On the home front, companies and industries continued rationalising and restructuring. As some firms rushed to achieve scale others shed "non-core" or unwanted businesses. An increasing number of firms are now focusing on boosting revenues rather than cutting costs.
- Fletcher Challenge pursued its group breakup strategy. First off the blocks was the July sale of the Paper division to Norway's Norske Skog for $5 billion. Energy, after some to-ing and fro-ing with the Commerce Commission, went to Royal Dutch/Shell in a deal that could be worth $4.6 billion, depending on the vagaries of the New Zealand dollar and Capstone Turbine's share price. If shareholders' approval is given early next year Building and Forests will stand alone alongside a new company, Rubicon.
- Brierley Investments moved its head office and primary listing to Singapore. Lion Nathan went to Sydney.
- Fisher & Paykel acknowledged criticism from some investor quarters by appointing Deutsche Bank to examine its business. A decision is expected soon on whether the fast-growing healthcare products business will be split off and listed separately from the whiteware division.
- DB Group became a pure brewer again, selling Corbans Wines to Montana for $151 million. Lion Nathan promptly grabbed a 28% stake in Montana and said it wanted 51%. It faces a bidding war with Montana chairman and 20% holder Peter Masfen, who may also bid for 51%.
- Tranz Rail is breaking itself up after a lengthy internal review. Its passenger and refrigerated freight businesses are on the market, as are the share stakes of Fay Richwhite (14%) and Wisconsin Central (24%).
- Telecommunications got a big shakeup with the announcement Telstra Saturn will spend $1.2 billion building a national broadband network. That and other news saw Telecom's share price drop from a high of $9.81 to a low of $5.15.
- A host of operators raced to equip the country with wireless broadband networks.

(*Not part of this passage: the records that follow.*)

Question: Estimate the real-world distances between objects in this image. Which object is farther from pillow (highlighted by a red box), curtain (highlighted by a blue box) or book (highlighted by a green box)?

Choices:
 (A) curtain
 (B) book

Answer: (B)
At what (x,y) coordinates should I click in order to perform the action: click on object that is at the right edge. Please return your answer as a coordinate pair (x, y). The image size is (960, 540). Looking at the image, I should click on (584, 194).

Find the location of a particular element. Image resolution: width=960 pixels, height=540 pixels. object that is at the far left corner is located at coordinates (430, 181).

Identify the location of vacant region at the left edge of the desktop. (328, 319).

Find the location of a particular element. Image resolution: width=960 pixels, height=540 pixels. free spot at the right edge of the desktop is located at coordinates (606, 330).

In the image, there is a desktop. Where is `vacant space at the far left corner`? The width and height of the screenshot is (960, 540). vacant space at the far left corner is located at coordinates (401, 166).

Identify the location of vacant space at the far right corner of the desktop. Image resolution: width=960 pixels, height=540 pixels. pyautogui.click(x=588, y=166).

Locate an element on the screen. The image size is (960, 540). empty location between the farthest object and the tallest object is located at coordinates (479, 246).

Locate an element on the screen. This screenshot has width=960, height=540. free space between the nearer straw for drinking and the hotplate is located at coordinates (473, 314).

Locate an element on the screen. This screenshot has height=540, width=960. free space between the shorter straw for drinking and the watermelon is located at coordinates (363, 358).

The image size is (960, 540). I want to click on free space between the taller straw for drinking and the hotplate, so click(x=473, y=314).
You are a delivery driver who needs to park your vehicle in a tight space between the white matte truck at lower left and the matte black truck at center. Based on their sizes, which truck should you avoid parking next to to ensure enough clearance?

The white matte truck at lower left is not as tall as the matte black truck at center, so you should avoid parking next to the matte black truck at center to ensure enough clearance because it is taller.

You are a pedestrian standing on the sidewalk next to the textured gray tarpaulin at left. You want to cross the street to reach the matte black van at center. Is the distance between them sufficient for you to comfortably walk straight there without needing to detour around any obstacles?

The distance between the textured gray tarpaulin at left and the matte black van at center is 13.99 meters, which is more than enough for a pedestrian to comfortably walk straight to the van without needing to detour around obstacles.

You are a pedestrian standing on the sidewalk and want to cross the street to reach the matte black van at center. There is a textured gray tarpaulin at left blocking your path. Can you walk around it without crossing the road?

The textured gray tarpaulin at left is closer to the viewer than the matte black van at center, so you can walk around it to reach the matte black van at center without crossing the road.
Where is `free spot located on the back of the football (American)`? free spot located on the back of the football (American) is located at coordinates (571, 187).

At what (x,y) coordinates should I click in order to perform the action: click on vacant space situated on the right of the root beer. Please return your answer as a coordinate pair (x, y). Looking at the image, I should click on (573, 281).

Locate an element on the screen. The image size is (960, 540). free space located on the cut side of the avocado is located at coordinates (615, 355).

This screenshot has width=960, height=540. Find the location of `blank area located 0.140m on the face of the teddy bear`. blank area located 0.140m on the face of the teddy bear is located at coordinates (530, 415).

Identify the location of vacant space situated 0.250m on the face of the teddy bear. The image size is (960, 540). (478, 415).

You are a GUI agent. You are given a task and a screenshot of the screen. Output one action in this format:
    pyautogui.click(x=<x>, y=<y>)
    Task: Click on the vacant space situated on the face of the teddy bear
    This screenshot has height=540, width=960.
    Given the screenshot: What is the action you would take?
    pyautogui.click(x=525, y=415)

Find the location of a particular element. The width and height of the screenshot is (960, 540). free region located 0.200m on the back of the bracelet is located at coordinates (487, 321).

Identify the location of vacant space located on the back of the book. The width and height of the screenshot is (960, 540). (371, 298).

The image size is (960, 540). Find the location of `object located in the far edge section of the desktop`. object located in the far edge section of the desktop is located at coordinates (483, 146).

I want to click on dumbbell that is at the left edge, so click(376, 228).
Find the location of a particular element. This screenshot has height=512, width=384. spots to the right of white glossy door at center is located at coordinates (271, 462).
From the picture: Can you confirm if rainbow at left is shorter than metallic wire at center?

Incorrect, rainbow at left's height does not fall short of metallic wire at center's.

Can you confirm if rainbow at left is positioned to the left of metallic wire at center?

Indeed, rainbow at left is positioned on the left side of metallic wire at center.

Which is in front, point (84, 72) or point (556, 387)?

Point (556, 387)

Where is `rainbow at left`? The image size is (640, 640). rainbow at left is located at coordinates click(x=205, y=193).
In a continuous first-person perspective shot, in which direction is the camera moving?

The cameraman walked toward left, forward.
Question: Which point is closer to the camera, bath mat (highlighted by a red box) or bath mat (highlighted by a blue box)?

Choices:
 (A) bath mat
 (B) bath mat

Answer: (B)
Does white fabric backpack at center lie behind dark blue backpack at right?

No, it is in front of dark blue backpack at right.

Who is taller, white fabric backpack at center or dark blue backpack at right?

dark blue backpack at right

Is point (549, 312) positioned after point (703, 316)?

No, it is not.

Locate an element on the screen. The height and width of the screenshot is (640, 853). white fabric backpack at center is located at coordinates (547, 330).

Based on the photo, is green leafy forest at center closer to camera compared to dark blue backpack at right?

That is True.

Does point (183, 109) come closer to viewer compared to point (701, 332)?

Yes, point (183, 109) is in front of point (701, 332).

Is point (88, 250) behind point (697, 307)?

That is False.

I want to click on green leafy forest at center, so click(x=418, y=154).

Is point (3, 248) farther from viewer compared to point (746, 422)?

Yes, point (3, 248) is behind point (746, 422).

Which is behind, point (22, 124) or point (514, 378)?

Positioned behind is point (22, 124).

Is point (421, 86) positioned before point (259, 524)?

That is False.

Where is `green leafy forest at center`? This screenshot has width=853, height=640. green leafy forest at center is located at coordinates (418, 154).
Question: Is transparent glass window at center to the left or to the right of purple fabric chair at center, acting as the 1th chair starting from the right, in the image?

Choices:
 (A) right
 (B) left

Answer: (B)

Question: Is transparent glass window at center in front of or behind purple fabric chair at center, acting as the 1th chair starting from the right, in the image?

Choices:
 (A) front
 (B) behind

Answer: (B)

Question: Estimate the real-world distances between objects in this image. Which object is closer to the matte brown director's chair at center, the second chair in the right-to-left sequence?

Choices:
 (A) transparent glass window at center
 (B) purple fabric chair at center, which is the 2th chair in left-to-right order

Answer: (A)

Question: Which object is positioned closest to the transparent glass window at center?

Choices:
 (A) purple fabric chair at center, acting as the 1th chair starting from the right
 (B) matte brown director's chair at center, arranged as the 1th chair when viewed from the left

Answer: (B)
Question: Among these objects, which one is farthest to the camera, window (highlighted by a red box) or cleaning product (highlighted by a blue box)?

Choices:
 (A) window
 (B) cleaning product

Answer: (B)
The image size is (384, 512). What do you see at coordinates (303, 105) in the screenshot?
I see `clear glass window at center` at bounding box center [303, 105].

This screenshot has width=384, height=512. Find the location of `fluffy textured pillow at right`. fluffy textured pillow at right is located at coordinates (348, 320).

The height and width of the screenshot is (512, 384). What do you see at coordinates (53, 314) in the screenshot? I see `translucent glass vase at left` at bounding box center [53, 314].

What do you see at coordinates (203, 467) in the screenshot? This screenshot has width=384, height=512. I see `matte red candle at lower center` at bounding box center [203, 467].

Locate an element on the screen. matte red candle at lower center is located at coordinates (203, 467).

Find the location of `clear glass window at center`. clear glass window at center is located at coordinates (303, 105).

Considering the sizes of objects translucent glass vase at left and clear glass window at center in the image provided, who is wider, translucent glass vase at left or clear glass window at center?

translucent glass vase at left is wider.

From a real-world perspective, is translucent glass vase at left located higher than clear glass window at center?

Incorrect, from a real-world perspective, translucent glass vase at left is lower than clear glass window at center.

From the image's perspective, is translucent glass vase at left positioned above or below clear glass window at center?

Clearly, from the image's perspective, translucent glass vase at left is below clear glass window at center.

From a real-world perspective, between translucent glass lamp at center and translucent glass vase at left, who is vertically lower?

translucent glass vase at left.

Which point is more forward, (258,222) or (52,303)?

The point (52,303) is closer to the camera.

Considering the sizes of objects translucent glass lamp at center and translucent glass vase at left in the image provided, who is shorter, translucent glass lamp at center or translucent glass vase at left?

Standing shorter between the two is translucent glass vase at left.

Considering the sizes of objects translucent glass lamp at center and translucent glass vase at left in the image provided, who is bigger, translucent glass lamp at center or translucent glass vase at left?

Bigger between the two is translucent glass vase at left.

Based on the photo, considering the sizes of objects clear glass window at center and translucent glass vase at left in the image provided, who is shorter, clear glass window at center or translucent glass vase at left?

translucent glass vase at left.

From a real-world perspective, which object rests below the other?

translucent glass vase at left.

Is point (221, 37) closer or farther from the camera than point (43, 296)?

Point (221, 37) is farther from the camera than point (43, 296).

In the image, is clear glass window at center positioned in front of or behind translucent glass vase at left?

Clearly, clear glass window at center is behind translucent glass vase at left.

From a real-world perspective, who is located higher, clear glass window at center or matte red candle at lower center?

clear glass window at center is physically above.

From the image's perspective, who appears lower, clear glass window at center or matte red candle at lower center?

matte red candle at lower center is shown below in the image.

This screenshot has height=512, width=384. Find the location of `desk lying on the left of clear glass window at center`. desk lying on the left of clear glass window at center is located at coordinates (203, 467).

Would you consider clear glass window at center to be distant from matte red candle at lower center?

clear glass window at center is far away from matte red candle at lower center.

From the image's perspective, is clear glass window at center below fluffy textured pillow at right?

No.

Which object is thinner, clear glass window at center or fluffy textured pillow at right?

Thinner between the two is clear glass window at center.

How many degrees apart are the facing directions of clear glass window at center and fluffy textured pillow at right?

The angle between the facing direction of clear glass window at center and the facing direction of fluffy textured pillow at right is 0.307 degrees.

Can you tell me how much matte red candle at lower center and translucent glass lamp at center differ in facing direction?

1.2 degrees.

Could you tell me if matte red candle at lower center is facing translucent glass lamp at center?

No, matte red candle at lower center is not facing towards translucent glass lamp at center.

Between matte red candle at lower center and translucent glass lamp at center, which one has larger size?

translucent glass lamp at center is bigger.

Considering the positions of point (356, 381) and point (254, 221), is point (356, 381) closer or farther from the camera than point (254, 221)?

Clear Communications allocated $120 million to an LMDS (local multipoint distribution service) rollout, joining Wilson Neill's RadioNet, Walker Wireless and SafetyNet in a rush for customers.
- A consortium of mostly New Zealand investors bought Ansett New Zealand from News Ltd and rebranded it Qantas New Zealand.
- Natural Gas Corporation bought TransAlta New Zealand for just over $1 billion, creating the country's largest energy retailer.
- PDL sold its profitable but commodity-driven plastics division to management for $25 million and said it would concentrate on the higher value-added electronics activities.
- Entrepreneur Eric Watson backed a host of smaller Australian and New Zealand credit information and debt collection companies into listed shell Frontier Petroleum to create Receivables Management Group, a rival for Baycorp.
- In the year's major "strange bedfellows" deal, cinema group Force Corporation and internet service provider Ihug talked about merging. Negotiations came to an acrimonious end.